We still believe that oversupply of childcare centres is a cyclical rather than structural problem, and one that was exacerbated by the subsidy caps under the previous childcare subsidy regime. We expect that the introduction of the CCS on July 2 has increased subsidies for the majority of families and that this will ultimately offset oversupply and drive stronger childcare centre occupancy rates and profit margins.

Management also remains relaxed about the short-term oversupply, which has caused concern among many investors over the past year, particularly as the trust lacks an economic moat. Management was reasonably vague with regard to the occupancy rates and profit margins of their tenants, but indicated that it isn’t noticing material industrywide issues.

Folkestone reported a 6.3% increase in distributions per unit, or DPU, to AUD 15.1 cents per unit in fiscal 2018 and expects a further 6% growth in fiscal 2019, which is in line with our forecasts. In fiscal 2018, growth was driven by an 11% increase in distributable income, offset by a reduction in the payout ratio due to the capitalisation of interest costs relating to development properties. The majority of the growth, or an 8% increase, came from acquisitions net of disposals, with a 4% increase due to organic rental increases and reflecting management’s strategy to move leases away from consumer-price-index-based escalators and towards fixed 3%-plus escalators.

Management continues to reposition the portfolio towards higher-quality and slightly larger metropolis-based centres. In fiscal 2018, this involved selling 19 centres, worth AUD 46 million; acquiring nine centres, worth AUD 63 million; and developing six centres, worth AUD 43 million. On a net basis, this increased the value of the portfolio by AUD 61 million, or 7%, meaning most of the DPU growth was effectively due to centre acquisitions and developments. This was possible because of the equity created by further declines in the portfolio capitalisation rate, to 6.3% from 6.7% in fiscal 2017, which caused a 15% increase in the value of the portfolio to AUD 973 million. Portfolio valuation growth enables increased borrowings, but although gearing only increased to 29% from 28%, net debt increased 21% to a record high of AUD 296 million.
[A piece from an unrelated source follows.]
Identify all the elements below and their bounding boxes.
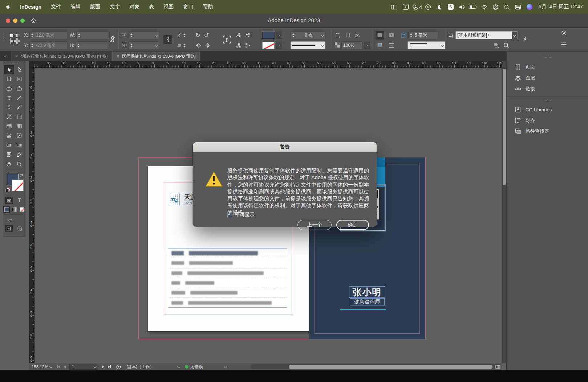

Like most property companies, Folkestone has been the beneficiary of record low interest rates, both in terms of the ease with which it can access cheap debt and generate a profit margin from yield asset, and also via the associated decline in capitalisation rates and increase in property values, which creates equity against which it can borrow to fund portfolio expansion. It’s possible that a sustained increase in interest rates could reverse this trend, compressing profit margins and turning the trust into a forced seller of assets in a weak market. However, to reduce this risk, the company maintains gearing at a manageable level and hedges interest-rate exposure, with 56% hedged until fiscal 2023. We also expect long-term rental growth and inflation to create a natural deleveraging effect on the business. At this stage, we still believe Folkstone is sufficiently conservatively managed to weather an unlikely downturn in the childcare sector, and we remain comfortable with balance sheet gearing.
Underlying
Folkestone Education Trust

Folkestone Education Trust is a property trust investing in early learning property assets. Co. is an early learning property owner which at June 30 2016 owned a total of 393 early learning properties, which including eight development sites in locations around Australia and New Zealand. Co. also owns a medical centre and a portfolio of property securities.

Provider
Morningstar
Morningstar

Morningstar, Inc. is a leading provider of independent investment research in North America, Europe, Australia, and Asia. The company offer an extensive line of products and services for individual investors, financial advisors, asset managers, and retirement plan providers and sponsors.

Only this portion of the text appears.